Our monthly feature seeks to offer open-minded, clarifying, and meaningful responses to readers’ questions about spirituality. Send your questions to The Resident.
Q: What are some of the religious festivals associated with midsummer’s day?
I’ve frequently commented on the association between celestial events and religious or spiritual observances. The summer solstice occurs in the northern hemisphere on or about June 21, marking the day/time when the earth’s north pole is most closely oriented toward the sun.
Though this is the beginning of astronomical summer, it is often called “midsummer’s day” because we’ve already been enjoying some weeks of (mostly!) warm, clear weather. Spring planting is done, and now we depend on the rain and the sun to do their work. Our own bodies will be conscious of the heat, and a certain lassitude may overtake us. Alternating sunshine and cool water help restore and refresh us in this season.
In the Christian calendar, we’re well into “ordinary time” – the period between either Pentecost or Trinity Sunday, depending on how you count – and the Sundays approaching Advent later on in autumn. Christian observances in this time are occasional and sporadic, mostly associated with specific saints. St Anthony, St John (the Baptist), and St Peter are particularly celebrated here in Portugal in mid to late June.
Midsummer observances in Northern Europe, e.g. Jāņi in Latvia or Midsommar in Sweden, most likely precede Christian festivals by many centuries, though some have been co-opted into the Christian cycle. In addition, contemporary pagans have endeavoured to recover ancient traditions of herb-gathering, fire lighting, of food, ritual and dance, associated with health and fertility and the natural balance that, in this time, favours light over darkness.
Sound spiritual practice always helps us be aware of the middle place that we occupy, between seasons past and seasons to come; of the earth below us and the heavens overhead.

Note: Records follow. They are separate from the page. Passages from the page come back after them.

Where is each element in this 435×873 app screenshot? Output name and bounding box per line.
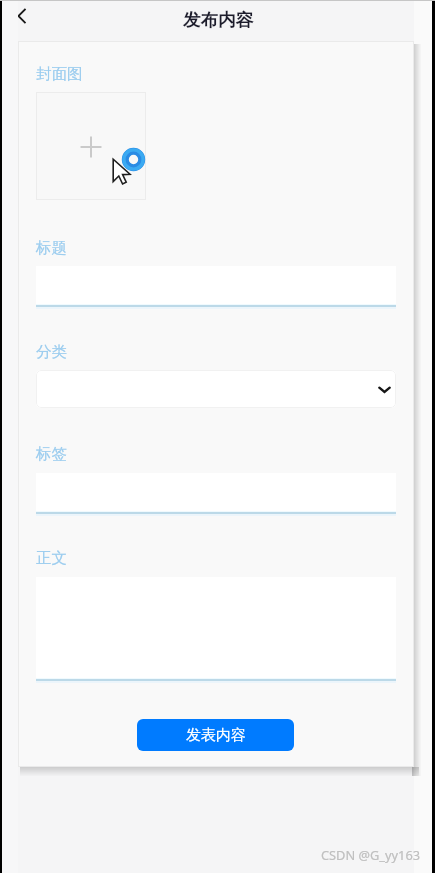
- staticText: 发表内容: [186, 726, 246, 745]
- staticText: 封面图: [36, 64, 83, 84]
- staticText: 分类: [36, 342, 67, 362]
- button[interactable]: 发表内容: [137, 719, 294, 751]
- staticText: 正文: [36, 548, 67, 568]
- button[interactable]: Back: [4, 0, 40, 34]
- staticText: 标题: [36, 238, 67, 258]
- staticText: CSDN @G_yy163: [321, 846, 421, 863]
- button[interactable]: Category select: [36, 370, 396, 408]
- button[interactable]: Add cover image: [36, 92, 146, 200]
- staticText: 标签: [36, 444, 67, 464]
- staticText: 发布内容: [183, 9, 253, 31]
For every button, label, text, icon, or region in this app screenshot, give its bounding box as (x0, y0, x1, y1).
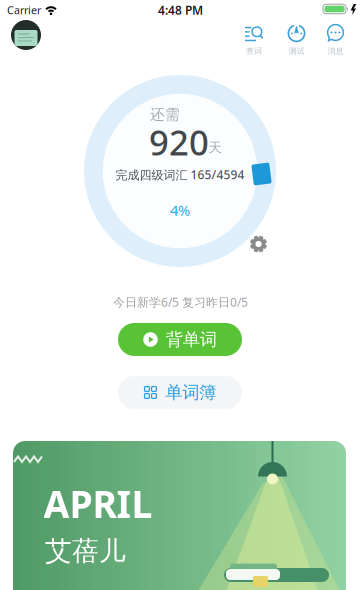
staticText: 天 (208, 139, 222, 156)
staticText: 完成四级词汇 165/4594 (116, 167, 244, 183)
staticText: 测试 (288, 46, 304, 56)
button[interactable]: 背单词 (118, 323, 242, 356)
staticText: 背单词 (166, 329, 217, 350)
staticText: 查词 (246, 46, 262, 56)
button[interactable]: Profile (11, 20, 41, 50)
staticText: APRIL (44, 479, 152, 528)
staticText: 4:48 PM (158, 2, 203, 18)
button[interactable]: April banner (13, 441, 346, 590)
staticText: 消息 (328, 46, 344, 56)
staticText: Carrier (7, 3, 41, 17)
staticText: 艾蓓儿 (45, 535, 126, 567)
staticText: 920 (149, 119, 209, 165)
button[interactable]: 消息 (318, 23, 354, 57)
staticText: 单词簿 (165, 382, 216, 403)
button[interactable]: 查词 (236, 23, 272, 57)
staticText: 还需 (150, 106, 180, 124)
staticText: 今日新学6/5 复习昨日0/5 (113, 294, 248, 310)
staticText: 4% (170, 200, 190, 220)
button[interactable]: Settings (250, 235, 268, 253)
button[interactable]: 测试 (278, 23, 314, 57)
button[interactable]: 单词簿 (118, 376, 242, 409)
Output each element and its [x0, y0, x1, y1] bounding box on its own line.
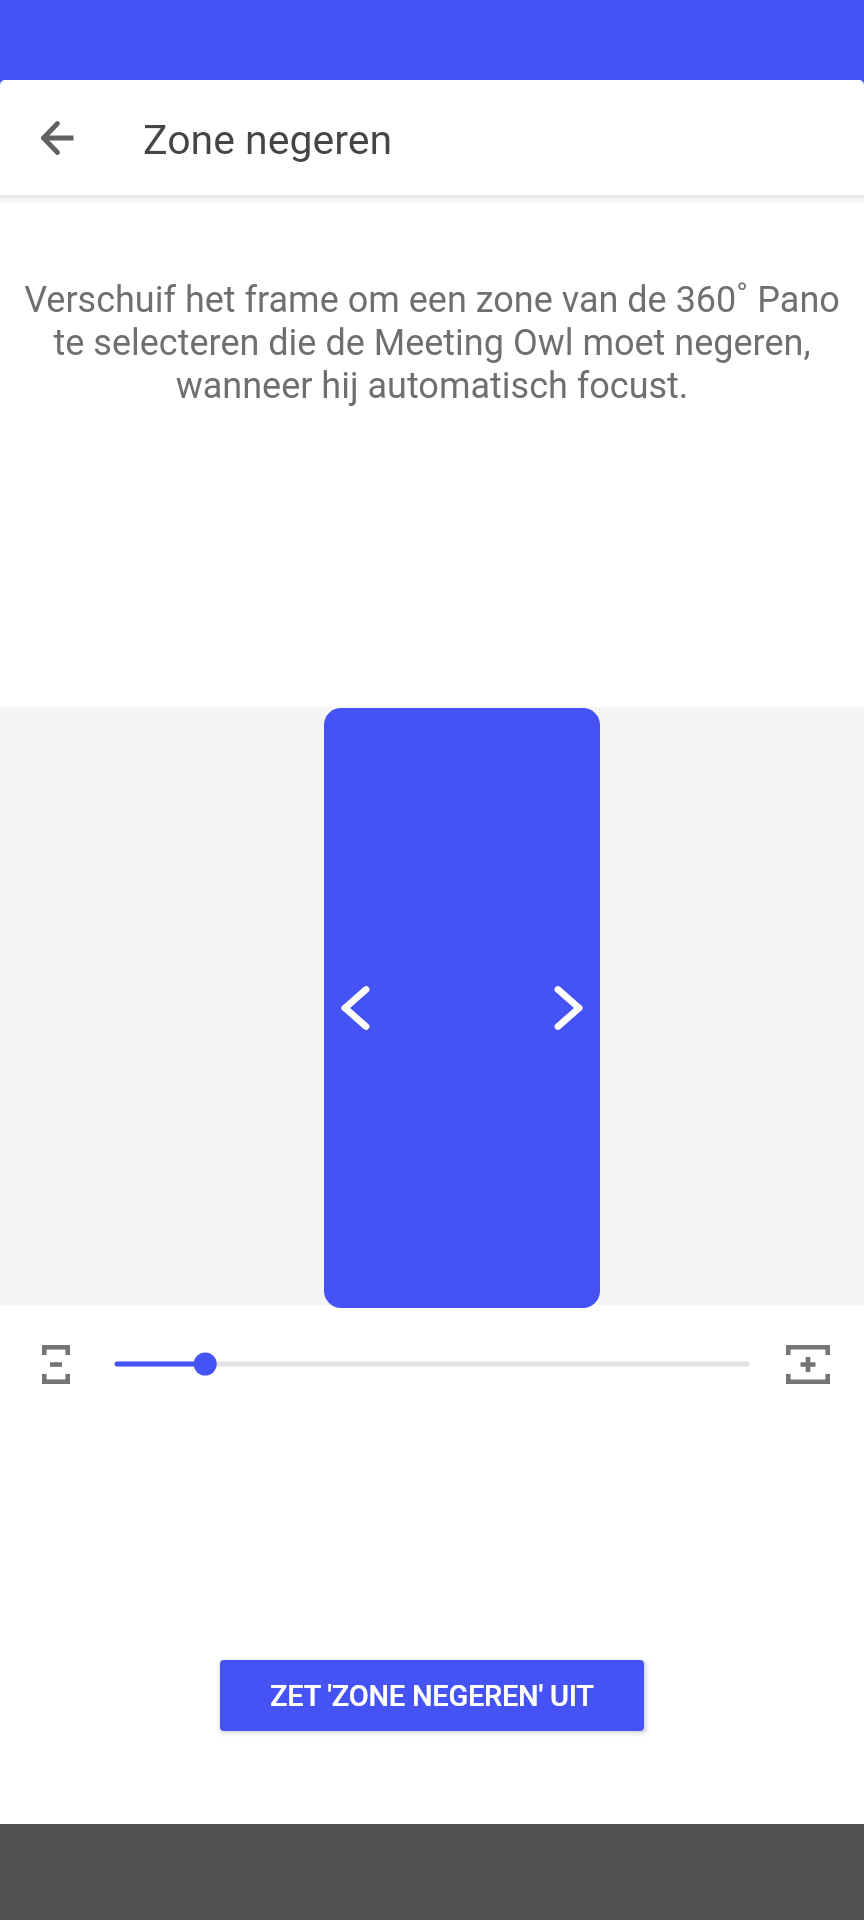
button[interactable]: Zoom out — [26, 1334, 86, 1394]
button[interactable]: Back — [10, 80, 106, 195]
button[interactable]: Zoom in — [778, 1334, 838, 1394]
button[interactable]: Ignore zone frame — [324, 708, 600, 1308]
staticText: Verschuif het frame om een zone van de 3… — [12, 279, 852, 407]
staticText: Zone negeren — [143, 116, 393, 164]
button[interactable]: Zoom level slider — [110, 1334, 754, 1394]
staticText: ZET 'ZONE NEGEREN' UIT — [270, 1679, 594, 1713]
button[interactable]: ZET 'ZONE NEGEREN' UIT — [220, 1660, 644, 1731]
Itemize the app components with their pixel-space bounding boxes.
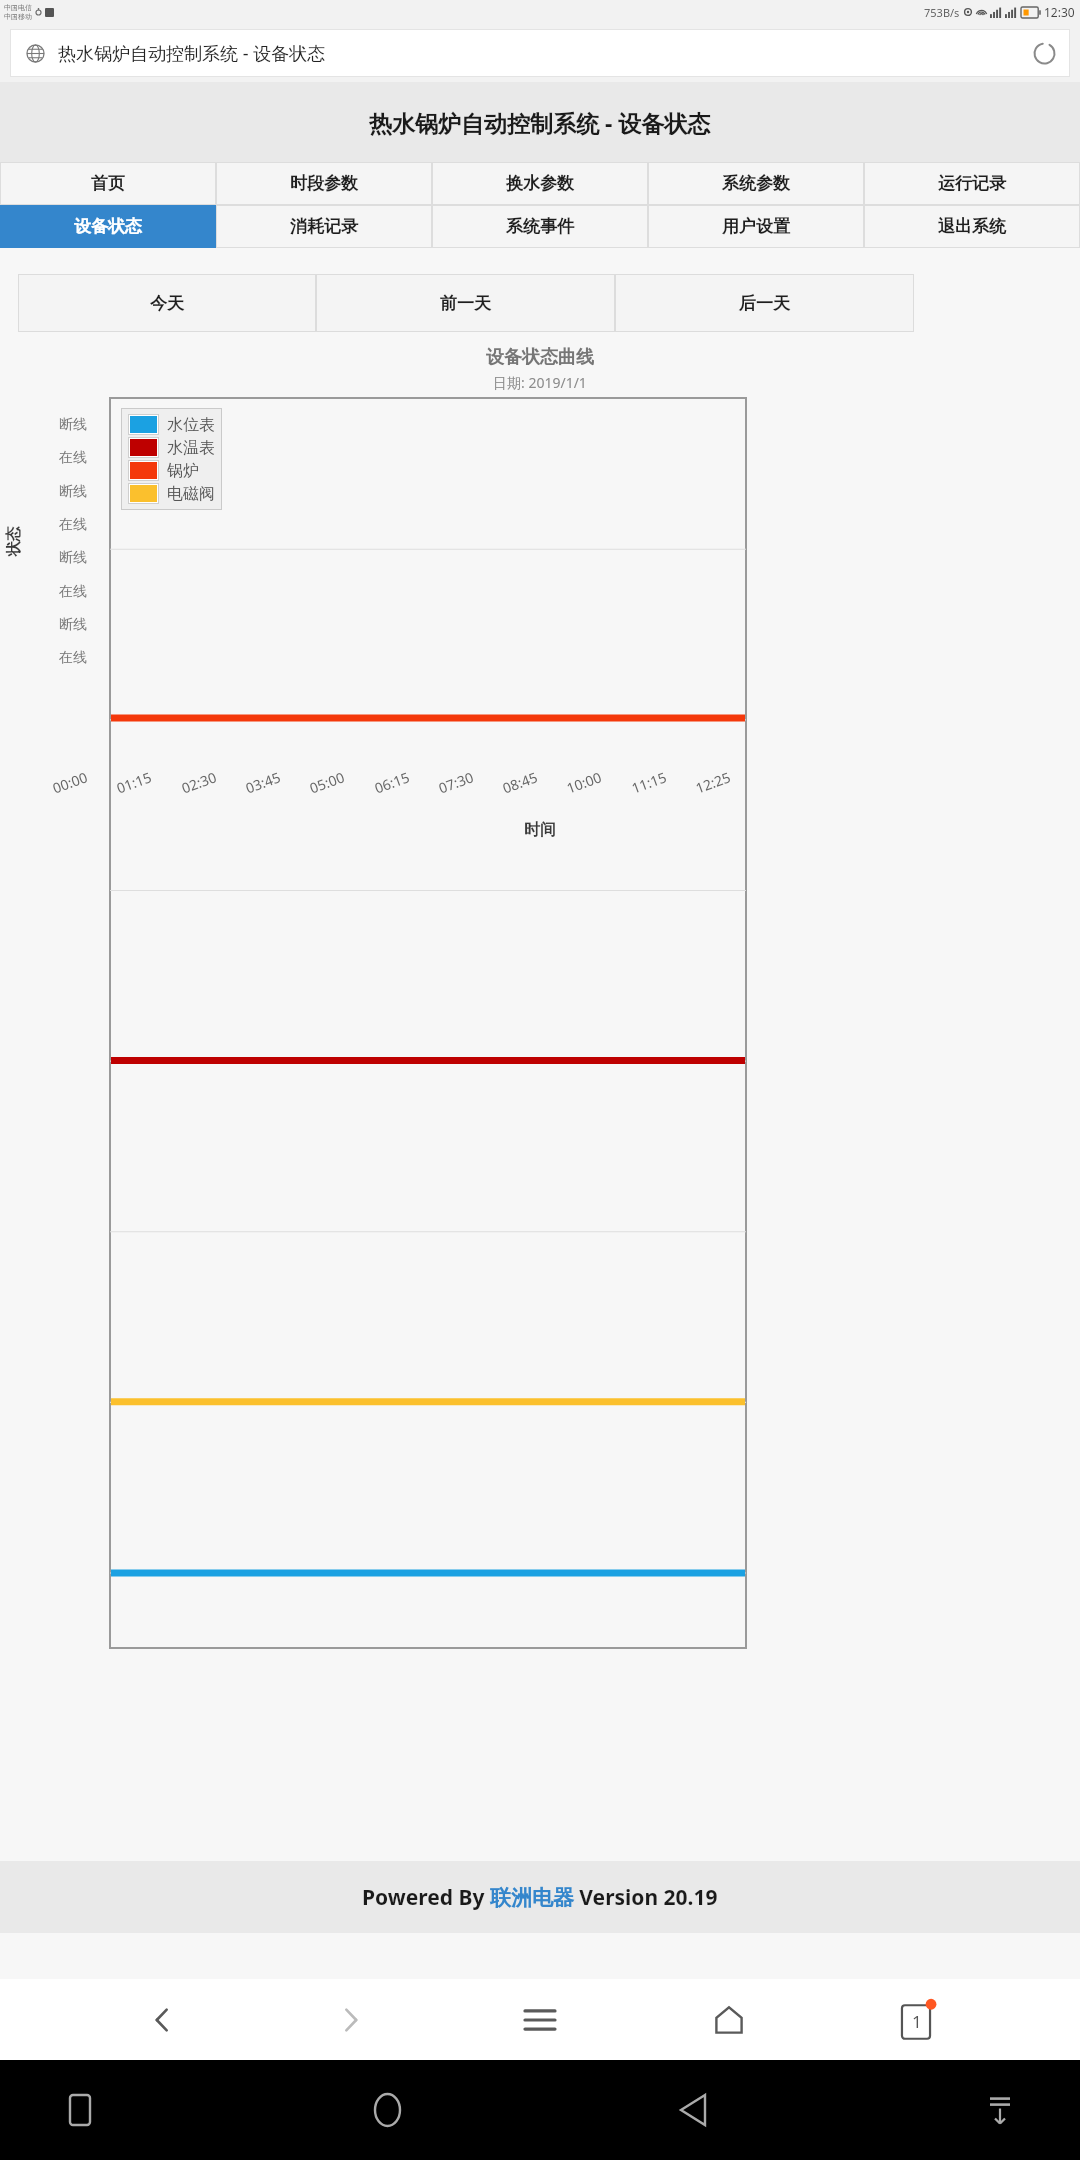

Here in the Algarve, we have the opportunity to put our feet in the sand on the seashore at sunset, to listen to the wind and the birds and the waves, to wait for the temperature to drop and the stars to appear overhead. Better still if you have a companion or some companions to do this with. Now, when we are all most in need of healing and the recovery of our communities, is a time to celebrate the simple fact that we are alive. Midsummer blessings to all!